Previous studies have shown that D190N occurs in egg-grown but not circulating human H3N2 strains from clade 3C.3a26,40. It is unclear how D190N acts as an egg-adaptive mutation and at the same time emerges in human H3N2 virus with strong binding preference for human-type receptor. One possibility is that D190N, albeit being an egg-adaptive mutation, does not facilitate binding to avian-type receptor. Another mutually non-exclusive possibility is that the effect of D190N on receptor specificity is strain-dependent. We postulate that the latter is likely, given that most egg-adaptive mutations are known to increase binding avidity to avian-type receptor18,21,23,24,41 and epistatic interactions are prevalence in the HA RBS11,29,32. Nevertheless, this perplexing observation of D190N being both an egg-adaptive mutation and a natural mutation in circulating strains highlights that the sequence determinants of HA receptor specificity remain to be fully characterized.

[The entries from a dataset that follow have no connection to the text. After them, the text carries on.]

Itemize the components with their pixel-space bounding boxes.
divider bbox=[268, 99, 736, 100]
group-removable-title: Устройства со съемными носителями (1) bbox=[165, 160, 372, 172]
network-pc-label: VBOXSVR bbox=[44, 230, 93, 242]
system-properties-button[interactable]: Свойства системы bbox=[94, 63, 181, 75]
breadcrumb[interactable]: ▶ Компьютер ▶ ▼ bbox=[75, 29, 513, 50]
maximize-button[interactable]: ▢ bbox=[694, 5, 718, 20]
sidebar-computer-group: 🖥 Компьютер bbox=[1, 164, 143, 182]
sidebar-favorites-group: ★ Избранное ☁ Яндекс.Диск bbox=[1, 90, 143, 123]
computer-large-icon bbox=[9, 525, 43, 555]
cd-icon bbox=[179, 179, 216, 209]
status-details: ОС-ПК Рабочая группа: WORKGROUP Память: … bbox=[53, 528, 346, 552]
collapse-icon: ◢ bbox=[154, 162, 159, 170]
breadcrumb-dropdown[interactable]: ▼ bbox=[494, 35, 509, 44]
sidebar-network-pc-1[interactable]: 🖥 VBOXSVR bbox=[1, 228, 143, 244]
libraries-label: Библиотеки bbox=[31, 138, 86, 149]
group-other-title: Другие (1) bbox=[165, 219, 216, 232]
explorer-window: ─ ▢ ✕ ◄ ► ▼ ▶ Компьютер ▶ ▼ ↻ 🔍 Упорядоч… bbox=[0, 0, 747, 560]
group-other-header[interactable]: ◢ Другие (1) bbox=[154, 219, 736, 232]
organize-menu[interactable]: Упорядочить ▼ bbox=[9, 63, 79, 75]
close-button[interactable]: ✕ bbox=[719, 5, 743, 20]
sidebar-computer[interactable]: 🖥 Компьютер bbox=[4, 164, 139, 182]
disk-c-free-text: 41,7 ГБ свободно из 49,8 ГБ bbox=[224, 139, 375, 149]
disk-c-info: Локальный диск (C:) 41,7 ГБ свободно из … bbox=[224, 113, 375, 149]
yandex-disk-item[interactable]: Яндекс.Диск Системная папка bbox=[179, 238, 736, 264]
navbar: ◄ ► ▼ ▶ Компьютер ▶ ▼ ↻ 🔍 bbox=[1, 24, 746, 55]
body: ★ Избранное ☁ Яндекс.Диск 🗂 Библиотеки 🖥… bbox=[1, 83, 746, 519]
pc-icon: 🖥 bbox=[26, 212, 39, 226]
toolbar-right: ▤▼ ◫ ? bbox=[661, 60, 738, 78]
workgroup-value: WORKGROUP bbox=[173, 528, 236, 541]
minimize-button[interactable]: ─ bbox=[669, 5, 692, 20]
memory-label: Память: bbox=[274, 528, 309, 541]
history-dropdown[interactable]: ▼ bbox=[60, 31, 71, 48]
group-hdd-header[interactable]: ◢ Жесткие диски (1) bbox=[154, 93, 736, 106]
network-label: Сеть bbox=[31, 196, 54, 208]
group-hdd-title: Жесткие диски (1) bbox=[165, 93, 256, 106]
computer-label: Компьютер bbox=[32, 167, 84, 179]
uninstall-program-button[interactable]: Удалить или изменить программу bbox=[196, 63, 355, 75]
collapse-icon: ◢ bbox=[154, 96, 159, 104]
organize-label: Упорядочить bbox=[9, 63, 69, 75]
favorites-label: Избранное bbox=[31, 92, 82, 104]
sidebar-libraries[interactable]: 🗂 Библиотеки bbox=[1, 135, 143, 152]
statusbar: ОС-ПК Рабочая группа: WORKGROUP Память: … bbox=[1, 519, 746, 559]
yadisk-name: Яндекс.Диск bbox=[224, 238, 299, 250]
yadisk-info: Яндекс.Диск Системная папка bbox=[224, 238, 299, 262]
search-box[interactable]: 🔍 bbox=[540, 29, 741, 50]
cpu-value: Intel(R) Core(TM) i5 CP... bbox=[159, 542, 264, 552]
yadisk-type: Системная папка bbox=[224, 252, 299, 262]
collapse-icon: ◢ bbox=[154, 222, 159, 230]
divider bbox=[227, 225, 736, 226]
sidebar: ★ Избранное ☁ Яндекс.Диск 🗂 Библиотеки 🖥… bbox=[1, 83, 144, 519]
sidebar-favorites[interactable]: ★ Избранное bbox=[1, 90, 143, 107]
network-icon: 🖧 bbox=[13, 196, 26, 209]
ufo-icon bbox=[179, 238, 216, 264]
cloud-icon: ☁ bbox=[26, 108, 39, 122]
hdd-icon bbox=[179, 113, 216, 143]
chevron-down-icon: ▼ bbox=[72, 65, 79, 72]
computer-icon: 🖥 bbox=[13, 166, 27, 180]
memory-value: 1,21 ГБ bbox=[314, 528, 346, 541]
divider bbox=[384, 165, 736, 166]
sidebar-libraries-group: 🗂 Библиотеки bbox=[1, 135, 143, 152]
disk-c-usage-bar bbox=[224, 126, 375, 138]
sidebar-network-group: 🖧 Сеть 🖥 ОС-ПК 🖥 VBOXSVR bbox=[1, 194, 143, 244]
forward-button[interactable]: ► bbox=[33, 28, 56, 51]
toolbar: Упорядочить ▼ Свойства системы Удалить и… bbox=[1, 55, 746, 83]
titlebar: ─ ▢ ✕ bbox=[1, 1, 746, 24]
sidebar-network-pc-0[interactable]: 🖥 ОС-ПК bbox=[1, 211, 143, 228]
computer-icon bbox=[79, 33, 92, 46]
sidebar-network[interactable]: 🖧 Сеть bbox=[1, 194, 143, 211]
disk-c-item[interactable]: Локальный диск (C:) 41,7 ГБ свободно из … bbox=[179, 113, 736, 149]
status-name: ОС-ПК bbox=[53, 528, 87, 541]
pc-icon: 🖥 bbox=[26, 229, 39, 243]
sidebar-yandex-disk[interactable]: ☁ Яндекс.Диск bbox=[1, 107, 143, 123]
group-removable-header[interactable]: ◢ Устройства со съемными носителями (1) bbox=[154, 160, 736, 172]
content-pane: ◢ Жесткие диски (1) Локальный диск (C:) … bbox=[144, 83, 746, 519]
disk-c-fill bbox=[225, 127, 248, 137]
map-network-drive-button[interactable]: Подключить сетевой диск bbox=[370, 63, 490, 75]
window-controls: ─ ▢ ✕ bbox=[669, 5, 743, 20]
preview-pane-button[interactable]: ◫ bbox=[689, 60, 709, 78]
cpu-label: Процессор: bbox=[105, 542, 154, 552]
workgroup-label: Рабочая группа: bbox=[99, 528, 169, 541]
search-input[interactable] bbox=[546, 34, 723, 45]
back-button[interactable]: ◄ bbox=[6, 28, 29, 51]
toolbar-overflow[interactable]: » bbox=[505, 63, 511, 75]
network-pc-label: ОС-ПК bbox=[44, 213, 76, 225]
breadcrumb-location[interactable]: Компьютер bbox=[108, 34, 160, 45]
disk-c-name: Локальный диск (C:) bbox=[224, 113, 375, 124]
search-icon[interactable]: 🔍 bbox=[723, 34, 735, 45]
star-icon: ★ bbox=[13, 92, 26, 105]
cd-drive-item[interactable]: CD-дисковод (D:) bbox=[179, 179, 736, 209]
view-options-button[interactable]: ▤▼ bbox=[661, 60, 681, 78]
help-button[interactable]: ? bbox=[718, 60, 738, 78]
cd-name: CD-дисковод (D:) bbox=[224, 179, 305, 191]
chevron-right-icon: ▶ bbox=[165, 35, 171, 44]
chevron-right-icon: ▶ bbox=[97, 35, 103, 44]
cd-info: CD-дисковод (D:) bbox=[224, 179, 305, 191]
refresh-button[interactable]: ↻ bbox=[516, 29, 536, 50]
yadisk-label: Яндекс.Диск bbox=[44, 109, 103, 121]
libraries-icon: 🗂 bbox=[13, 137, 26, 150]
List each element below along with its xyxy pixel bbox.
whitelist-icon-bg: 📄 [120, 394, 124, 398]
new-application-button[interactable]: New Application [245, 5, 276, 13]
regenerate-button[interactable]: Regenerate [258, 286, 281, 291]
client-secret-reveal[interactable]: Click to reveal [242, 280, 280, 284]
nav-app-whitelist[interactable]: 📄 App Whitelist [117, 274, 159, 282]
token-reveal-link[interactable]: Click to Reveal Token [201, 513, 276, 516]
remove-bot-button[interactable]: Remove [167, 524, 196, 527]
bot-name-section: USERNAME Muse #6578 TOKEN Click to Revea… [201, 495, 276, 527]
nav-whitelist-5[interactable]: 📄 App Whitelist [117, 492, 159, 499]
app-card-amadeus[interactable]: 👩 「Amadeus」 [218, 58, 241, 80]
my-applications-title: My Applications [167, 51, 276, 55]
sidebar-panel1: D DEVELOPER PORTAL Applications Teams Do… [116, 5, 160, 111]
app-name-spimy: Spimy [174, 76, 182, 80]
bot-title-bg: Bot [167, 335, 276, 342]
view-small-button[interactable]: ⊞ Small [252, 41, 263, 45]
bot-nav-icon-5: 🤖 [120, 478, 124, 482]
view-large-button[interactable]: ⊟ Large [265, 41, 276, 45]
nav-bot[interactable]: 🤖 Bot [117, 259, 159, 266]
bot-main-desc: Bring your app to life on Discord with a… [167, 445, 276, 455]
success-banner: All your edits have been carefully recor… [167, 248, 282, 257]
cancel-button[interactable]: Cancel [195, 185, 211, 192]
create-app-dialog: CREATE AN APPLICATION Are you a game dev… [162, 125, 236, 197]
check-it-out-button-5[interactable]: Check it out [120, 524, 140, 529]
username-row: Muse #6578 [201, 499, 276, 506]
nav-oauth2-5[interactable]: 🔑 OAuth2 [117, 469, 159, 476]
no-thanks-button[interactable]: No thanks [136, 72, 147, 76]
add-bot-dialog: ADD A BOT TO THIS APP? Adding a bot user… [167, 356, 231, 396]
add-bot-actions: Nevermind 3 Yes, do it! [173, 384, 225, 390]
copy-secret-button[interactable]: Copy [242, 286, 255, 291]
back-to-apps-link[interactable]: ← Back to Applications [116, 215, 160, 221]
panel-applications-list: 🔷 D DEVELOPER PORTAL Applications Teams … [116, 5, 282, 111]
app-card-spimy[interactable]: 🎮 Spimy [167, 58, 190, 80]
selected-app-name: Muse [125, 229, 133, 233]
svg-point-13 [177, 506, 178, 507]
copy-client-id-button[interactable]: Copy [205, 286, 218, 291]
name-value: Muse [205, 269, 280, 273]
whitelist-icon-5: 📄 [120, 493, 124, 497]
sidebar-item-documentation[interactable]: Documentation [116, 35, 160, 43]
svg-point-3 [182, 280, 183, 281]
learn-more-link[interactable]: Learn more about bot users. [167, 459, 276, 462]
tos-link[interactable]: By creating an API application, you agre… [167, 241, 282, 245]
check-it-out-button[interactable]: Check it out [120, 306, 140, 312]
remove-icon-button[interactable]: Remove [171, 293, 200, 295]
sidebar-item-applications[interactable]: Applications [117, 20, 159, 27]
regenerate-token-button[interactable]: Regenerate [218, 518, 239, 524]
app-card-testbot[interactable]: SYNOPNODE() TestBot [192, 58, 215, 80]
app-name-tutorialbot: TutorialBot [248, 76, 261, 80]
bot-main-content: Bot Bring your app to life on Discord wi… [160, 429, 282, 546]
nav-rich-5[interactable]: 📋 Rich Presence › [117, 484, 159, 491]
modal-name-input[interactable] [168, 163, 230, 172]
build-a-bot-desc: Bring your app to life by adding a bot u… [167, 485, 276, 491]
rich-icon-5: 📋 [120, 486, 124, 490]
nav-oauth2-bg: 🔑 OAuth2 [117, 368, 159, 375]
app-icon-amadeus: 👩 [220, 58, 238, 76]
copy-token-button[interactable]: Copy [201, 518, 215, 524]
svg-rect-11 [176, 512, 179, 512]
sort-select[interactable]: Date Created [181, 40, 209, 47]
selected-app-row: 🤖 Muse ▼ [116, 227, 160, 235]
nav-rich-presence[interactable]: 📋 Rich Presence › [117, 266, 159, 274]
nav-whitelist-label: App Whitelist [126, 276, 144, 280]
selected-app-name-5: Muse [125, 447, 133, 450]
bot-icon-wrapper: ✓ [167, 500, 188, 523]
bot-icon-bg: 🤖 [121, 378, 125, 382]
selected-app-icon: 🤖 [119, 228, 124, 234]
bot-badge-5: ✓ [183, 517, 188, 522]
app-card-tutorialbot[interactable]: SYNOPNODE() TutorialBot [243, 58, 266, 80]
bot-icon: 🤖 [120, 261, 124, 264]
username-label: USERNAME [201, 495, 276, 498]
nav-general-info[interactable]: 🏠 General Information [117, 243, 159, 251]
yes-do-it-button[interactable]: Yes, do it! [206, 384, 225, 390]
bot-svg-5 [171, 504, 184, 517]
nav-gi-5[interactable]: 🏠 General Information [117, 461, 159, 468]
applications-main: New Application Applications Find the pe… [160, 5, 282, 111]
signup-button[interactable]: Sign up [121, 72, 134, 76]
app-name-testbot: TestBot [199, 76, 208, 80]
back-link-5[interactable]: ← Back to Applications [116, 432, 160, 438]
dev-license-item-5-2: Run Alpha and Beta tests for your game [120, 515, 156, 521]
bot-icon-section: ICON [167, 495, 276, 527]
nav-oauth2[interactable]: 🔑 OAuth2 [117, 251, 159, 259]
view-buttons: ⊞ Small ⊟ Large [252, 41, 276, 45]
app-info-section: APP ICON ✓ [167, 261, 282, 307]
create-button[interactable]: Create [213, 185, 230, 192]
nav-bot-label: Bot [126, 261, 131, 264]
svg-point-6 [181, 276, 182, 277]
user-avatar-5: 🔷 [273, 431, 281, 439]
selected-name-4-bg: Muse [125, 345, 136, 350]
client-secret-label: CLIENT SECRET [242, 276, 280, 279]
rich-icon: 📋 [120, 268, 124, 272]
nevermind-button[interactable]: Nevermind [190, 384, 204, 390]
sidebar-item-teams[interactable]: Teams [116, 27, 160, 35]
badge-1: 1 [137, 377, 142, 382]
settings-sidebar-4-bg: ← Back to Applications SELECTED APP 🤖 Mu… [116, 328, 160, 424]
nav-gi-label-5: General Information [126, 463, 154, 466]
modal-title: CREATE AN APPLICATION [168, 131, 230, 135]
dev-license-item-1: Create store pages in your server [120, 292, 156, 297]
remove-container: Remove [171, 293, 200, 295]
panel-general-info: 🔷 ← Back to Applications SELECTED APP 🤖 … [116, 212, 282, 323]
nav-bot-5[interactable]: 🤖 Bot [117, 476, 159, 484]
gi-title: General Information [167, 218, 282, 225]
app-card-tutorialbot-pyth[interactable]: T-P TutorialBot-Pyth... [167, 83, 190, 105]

Another notable finding in our study is that the natural mutations T128A and V130I are incompatible with L194P. These are examples of long-range epistasis since residues 128 and 130 are spatially distal to residue 194. Our previous study has demonstrated that L194P incompatibility can be conferred by an increased height of the HA RBS23. Consistently, Vic20 HA, which has a higher RBS height compared to that of older strains, is incompatible with L194P26. Future studies are needed to investigate whether T128A and V130I increase the height of the RBS, or if they confer L194P incompatibility through a previously unknown mechanism. Regardless, our observation here implies that the natural evolution of human H3N2 HA RBS can be shaped by long-range epistasis between distant residues. Due to the public health relevance of HA RBS evolution, continued studies of its functional constraints and the underlying biophysical basis are warranted.


Ethical statement

The study design and conduct complied with all relevant regulations regarding the use of human study participants and was conducted in accordance to the criteria set by the Declaration of Helsinki. Protocol for collecting human plasma samples was approved by the Joint Chinese University of Hong Kong-New Territories East Cluster (Ref no: 2020.229) Clinical Research Ethics Committee. All animal procedures were carried out in accordance with institutionally approved protocols of The University of Hong Kong (Approval number: 5598-20).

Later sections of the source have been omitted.